#### DATA LISTING ####
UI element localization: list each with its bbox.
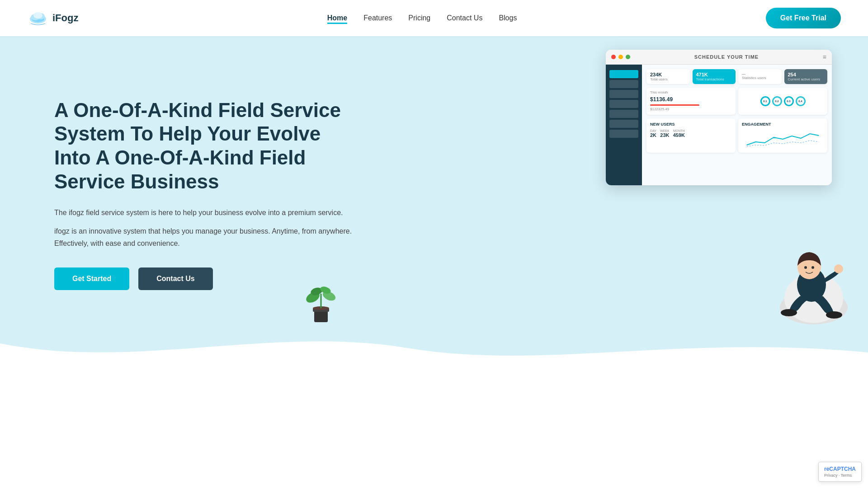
svg-point-21 <box>811 266 814 269</box>
sidebar-item-4 <box>609 100 638 108</box>
svg-point-4 <box>33 12 42 19</box>
new-users-row: DAY 2K WEEK 23K MONTH 459K <box>650 129 732 138</box>
wave-section <box>0 325 868 380</box>
nav-pricing[interactable]: Pricing <box>408 14 430 22</box>
engagement-title: ENGAGEMENT <box>742 122 824 127</box>
stat-active-users: 254 Current active users <box>784 69 828 84</box>
sidebar-item-6 <box>609 120 638 128</box>
stat-statistics: — Statistics users <box>738 69 782 84</box>
new-users-title: NEW USERS <box>650 122 732 127</box>
dot-yellow <box>618 55 623 59</box>
dashboard-mockup: SCHEDULE YOUR Time ≡ 234K Total users <box>606 50 832 185</box>
circles-wrap: 0.1 0.2 0.3 0.4 <box>760 96 806 106</box>
mid-card-financial: This month $1136.49 $122325.49 <box>646 88 736 115</box>
nav-blogs[interactable]: Blogs <box>499 14 517 22</box>
person-illustration <box>764 208 854 325</box>
new-users-card: NEW USERS DAY 2K WEEK 23K MONTH <box>646 118 736 153</box>
logo[interactable]: iFogz <box>27 9 78 27</box>
stat-num-tx: 471K <box>696 72 732 77</box>
hero-desc1: The ifogz field service system is here t… <box>54 206 362 219</box>
plant-illustration <box>303 280 339 325</box>
sidebar-item-1 <box>609 70 638 78</box>
dash-sidebar <box>606 65 642 185</box>
engagement-chart <box>742 129 824 147</box>
user-stat-month: MONTH 459K <box>673 129 685 138</box>
circle-1: 0.1 <box>760 96 770 106</box>
stat-total-users: 234K Total users <box>646 69 690 84</box>
hero-content: A One-Of-A-Kind Field Service System To … <box>54 99 362 291</box>
sidebar-item-2 <box>609 80 638 88</box>
dash-title: SCHEDULE YOUR Time <box>633 54 820 60</box>
contact-us-button[interactable]: Contact Us <box>138 267 212 290</box>
sidebar-item-5 <box>609 110 638 118</box>
hero-desc2: ifogz is an innovative system that helps… <box>54 225 362 249</box>
dot-green <box>626 55 630 59</box>
user-stat-day: DAY 2K <box>650 129 656 138</box>
stat-num-active: 254 <box>788 72 824 77</box>
stat-num-stat: — <box>742 72 778 76</box>
mid-row: This month $1136.49 $122325.49 0.1 0.2 0… <box>646 88 827 115</box>
navbar: iFogz Home Features Pricing Contact Us B… <box>0 0 868 36</box>
circle-3: 0.3 <box>784 96 794 106</box>
circle-4: 0.4 <box>796 96 806 106</box>
mid-card-circles: 0.1 0.2 0.3 0.4 <box>738 88 827 115</box>
stat-lbl-users: Total users <box>650 77 686 81</box>
svg-point-16 <box>781 309 797 316</box>
dash-header: SCHEDULE YOUR Time ≡ <box>606 50 832 65</box>
mid-bar-red <box>650 104 699 106</box>
hero-section: A One-Of-A-Kind Field Service System To … <box>0 36 868 325</box>
stat-transactions: 471K Total transactions <box>693 69 736 84</box>
hero-title: A One-Of-A-Kind Field Service System To … <box>54 99 362 194</box>
get-started-button[interactable]: Get Started <box>54 267 129 290</box>
sidebar-item-7 <box>609 130 638 138</box>
stat-lbl-stat: Statistics users <box>742 76 778 80</box>
engagement-card: ENGAGEMENT <box>738 118 827 153</box>
svg-point-18 <box>834 264 843 273</box>
user-stat-week: WEEK 23K <box>660 129 670 138</box>
dash-main: 234K Total users 471K Total transactions… <box>642 65 832 185</box>
svg-point-17 <box>826 311 842 319</box>
logo-icon <box>27 9 49 27</box>
get-free-trial-button[interactable]: Get Free Trial <box>766 8 841 28</box>
mid-this-month-lbl: This month <box>650 90 732 94</box>
svg-point-20 <box>804 266 807 269</box>
nav-contact[interactable]: Contact Us <box>447 14 482 22</box>
wave-svg <box>0 325 868 380</box>
stat-lbl-active: Current active users <box>788 77 824 81</box>
mid-val2: $122325.49 <box>650 107 732 111</box>
dot-red <box>611 55 616 59</box>
sidebar-item-3 <box>609 90 638 98</box>
circle-2: 0.2 <box>772 96 782 106</box>
nav-home[interactable]: Home <box>327 14 347 24</box>
nav-links: Home Features Pricing Contact Us Blogs <box>327 14 517 22</box>
dash-body: 234K Total users 471K Total transactions… <box>606 65 832 185</box>
dash-menu-icon: ≡ <box>823 53 826 61</box>
logo-text: iFogz <box>52 12 78 24</box>
mid-val1: $1136.49 <box>650 96 732 103</box>
stats-row: 234K Total users 471K Total transactions… <box>646 69 827 84</box>
stat-num-users: 234K <box>650 72 686 77</box>
bottom-row: NEW USERS DAY 2K WEEK 23K MONTH <box>646 118 827 153</box>
stat-lbl-tx: Total transactions <box>696 77 732 81</box>
nav-features[interactable]: Features <box>363 14 392 22</box>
####
__WHAT YOU HAVE TO DO__:
Return every line of the data above in which "title" appears.

__TASK RESULT__:
engagement-title: ENGAGEMENT <box>742 122 824 127</box>
new-users-title: NEW USERS <box>650 122 732 127</box>
dash-title: SCHEDULE YOUR Time <box>633 54 820 60</box>
hero-title: A One-Of-A-Kind Field Service System To … <box>54 99 362 194</box>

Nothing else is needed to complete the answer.